Information provided Block Start
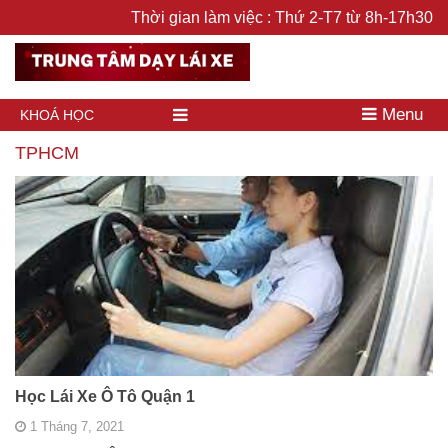
Thời gian làm việc : Thứ 2-T7 từ 8h-17h30
Menu
KHOÁ HỌC
TPHCM
Học Lái Xe Ô Tô Quận 1
1 Tháng 7, 2021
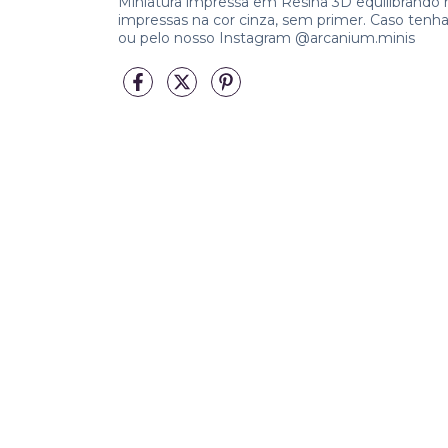
Miniatura impressa em Resina 3D equilibrando r
impressas na cor cinza, sem primer. Caso te
ou pelo nosso Instagram @arcanium.minis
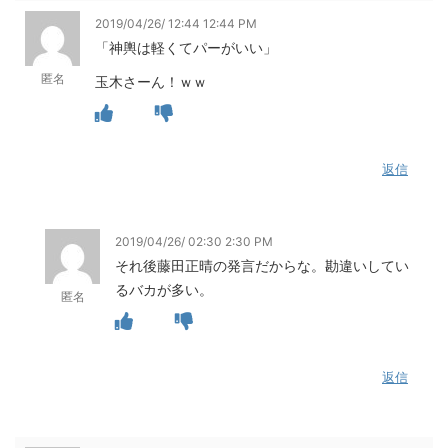
2019/04/26/ 12:44 12:44 PM
「神輿は軽くてパーがいい」
匿名
玉木さーん！ｗｗ
返信
2019/04/26/ 02:30 2:30 PM
それ後藤田正晴の発言だからな。勘違いしてい
るバカが多い。
匿名
返信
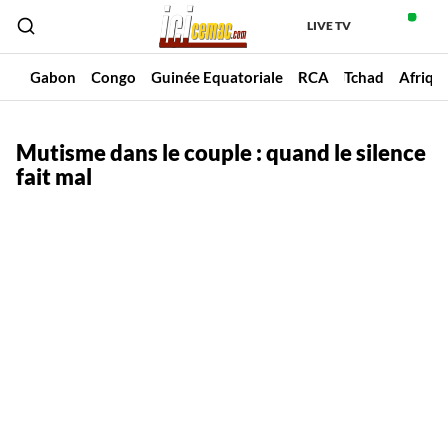
LIVE TV
un
Gabon
Congo
Guinée Equatoriale
RCA
Tchad
Afriqu
Mutisme dans le couple : quand le silence
fait mal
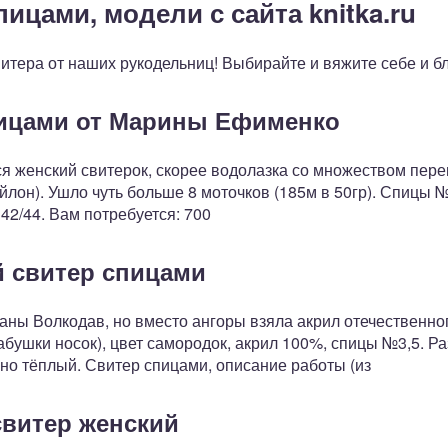
ицами, модели с сайта knitka.ru
итера от наших рукодельниц! Выбирайте и вяжите себе и бл
пицами от Марины Ефименко
ся женский свитерок, скорее водолазка со множеством пер
лон). Ушло чуть больше 8 моточков (185м в 50гр). Спицы №
 42/44. Вам потребуется: 700
 свитер спицами
ны Волкодав, но вместо ангоры взяла акрил отечественно
абушки носок), цвет самородок, акрил 100%, спицы №3,5. Р
но тёплый. Свитер спицами, описание работы (из
витер женский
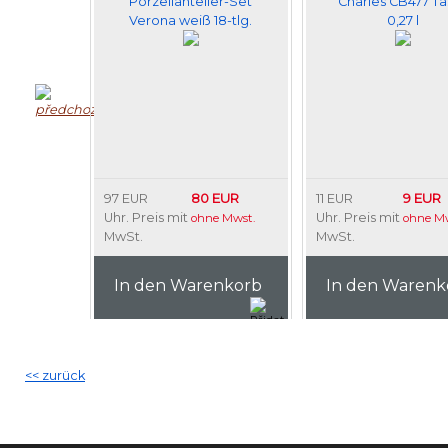
Porzellanteller-Set
Charles CB477 Ta
Verona weiß 18-tlg.
0,27 l
80 EUR
9 EUR
97 EUR
11 EUR
Uhr. Preis mit
Uhr. Preis mit
ohne Mwst.
ohne Mw
MwSt.
MwSt.
In den Warenkorb
In den Warenk
<< zurück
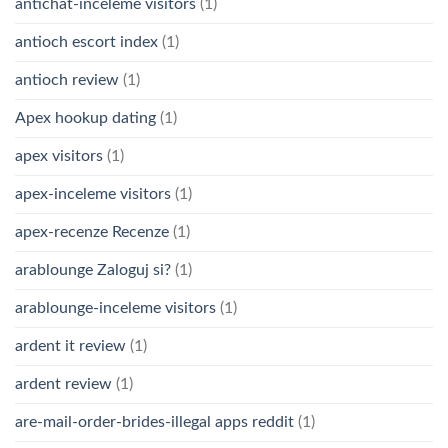
antichat-inceleme visitors
(1)
antioch escort index
(1)
antioch review
(1)
Apex hookup dating
(1)
apex visitors
(1)
apex-inceleme visitors
(1)
apex-recenze Recenze
(1)
arablounge Zaloguj si?
(1)
arablounge-inceleme visitors
(1)
ardent it review
(1)
ardent review
(1)
are-mail-order-brides-illegal apps reddit
(1)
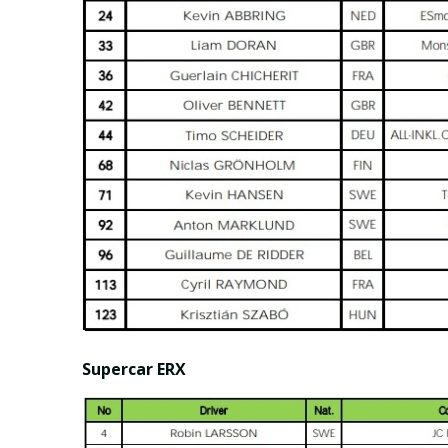
Supercar ERX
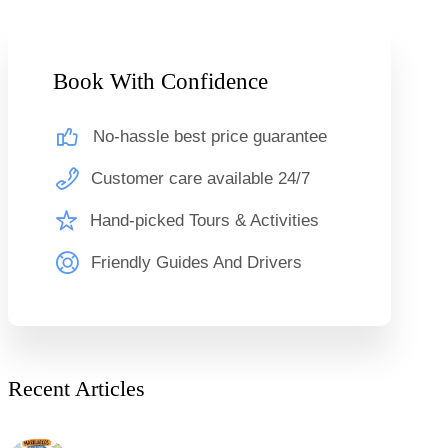
Book With Confidence
No-hassle best price guarantee
Customer care available 24/7
Hand-picked Tours & Activities
Friendly Guides And Drivers
Recent Articles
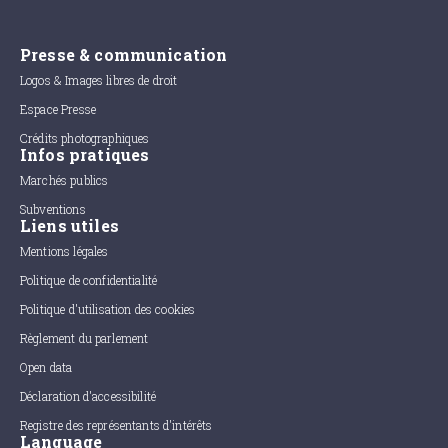
Presse & communication
Logos & Images libres de droit
Espace Presse
Crédits photographiques
Infos pratiques
Marchés publics
Subventions
Liens utiles
Mentions légales
Politique de confidentialité
Politique d'utilisation des cookies
Règlement du parlement
Open data
Déclaration d'accessibilité
Registre des représentants d'intérêts
Language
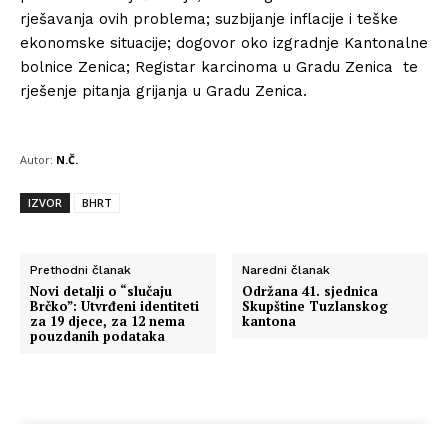
rješavanja ovih problema; suzbijanje inflacije i teške
ekonomske situacije; dogovor oko izgradnje Kantonalne
bolnice Zenica; Registar karcinoma u Gradu Zenica te
rješenje pitanja grijanja u Gradu Zenica.
Autor:
N.Č.
IZVOR
BHRT
Prethodni članak
Naredni članak
Novi detalji o “slučaju
Održana 41. sjednica
Brčko”: Utvrđeni identiteti
Skupštine Tuzlanskog
za 19 djece, za 12 nema
kantona
pouzdanih podataka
Information provided Block End
Verbatim copy, pictures excluded: output the lines from the first line of the records above through the line containing "2019/04/26/ 02:30 2:30 PM".

_Answer box_
Thời gian làm việc : Thứ 2-T7 từ 8h-17h30
Menu
KHOÁ HỌC
TPHCM
Học Lái Xe Ô Tô Quận 1
1 Tháng 7, 2021
Miniatura impressa em Resina 3D equilibrando r
impressas na cor cinza, sem primer. Caso te
ou pelo nosso Instagram @arcanium.minis
2019/04/26/ 12:44 12:44 PM
「神輿は軽くてパーがいい」
匿名
玉木さーん！ｗｗ
返信
2019/04/26/ 02:30 2:30 PM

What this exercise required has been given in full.